● ABOUT THIS EXERCISE:
Give back each entry verbatim.

Records excerpted from a collection:
*****

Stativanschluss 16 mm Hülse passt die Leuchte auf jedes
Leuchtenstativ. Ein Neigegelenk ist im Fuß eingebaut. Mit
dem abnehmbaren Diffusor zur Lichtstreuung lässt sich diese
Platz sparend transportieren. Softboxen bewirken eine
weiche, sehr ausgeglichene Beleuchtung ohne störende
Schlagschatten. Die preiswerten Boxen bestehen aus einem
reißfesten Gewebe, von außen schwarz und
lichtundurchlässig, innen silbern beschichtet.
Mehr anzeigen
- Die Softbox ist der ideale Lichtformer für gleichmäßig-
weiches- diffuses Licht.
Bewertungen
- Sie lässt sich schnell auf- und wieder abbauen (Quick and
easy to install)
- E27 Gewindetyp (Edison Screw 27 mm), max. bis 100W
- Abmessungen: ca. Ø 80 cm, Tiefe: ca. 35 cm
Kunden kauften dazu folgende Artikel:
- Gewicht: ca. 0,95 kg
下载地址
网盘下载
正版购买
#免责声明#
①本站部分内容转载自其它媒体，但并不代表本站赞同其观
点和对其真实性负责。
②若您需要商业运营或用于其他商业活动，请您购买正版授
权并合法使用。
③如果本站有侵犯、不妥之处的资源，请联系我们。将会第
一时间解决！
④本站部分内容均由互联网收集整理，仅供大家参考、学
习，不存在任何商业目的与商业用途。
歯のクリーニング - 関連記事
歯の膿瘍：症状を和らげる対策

*****

● THE COMPLETED TASK:
Stativanschluss 16 mm Hülse passt die Leuchte auf jedes
Leuchtenstativ. Ein Neigegelenk ist im Fuß eingebaut. Mit
dem abnehmbaren Diffusor zur Lichtstreuung lässt sich diese
Platz sparend transportieren. Softboxen bewirken eine
weiche, sehr ausgeglichene Beleuchtung ohne störende
Schlagschatten. Die preiswerten Boxen bestehen aus einem
reißfesten Gewebe, von außen schwarz und
lichtundurchlässig, innen silbern beschichtet.
Mehr anzeigen
- Die Softbox ist der ideale Lichtformer für gleichmäßig-
weiches- diffuses Licht.
Bewertungen
- Sie lässt sich schnell auf- und wieder abbauen (Quick and
easy to install)
- E27 Gewindetyp (Edison Screw 27 mm), max. bis 100W
- Abmessungen: ca. Ø 80 cm, Tiefe: ca. 35 cm
Kunden kauften dazu folgende Artikel:
- Gewicht: ca. 0,95 kg
下载地址
网盘下载
正版购买
#免责声明#
①本站部分内容转载自其它媒体，但并不代表本站赞同其观
点和对其真实性负责。
②若您需要商业运营或用于其他商业活动，请您购买正版授
权并合法使用。
③如果本站有侵犯、不妥之处的资源，请联系我们。将会第
一时间解决！
④本站部分内容均由互联网收集整理，仅供大家参考、学
习，不存在任何商业目的与商业用途。
歯のクリーニング - 関連記事
歯の膿瘍：症状を和らげる対策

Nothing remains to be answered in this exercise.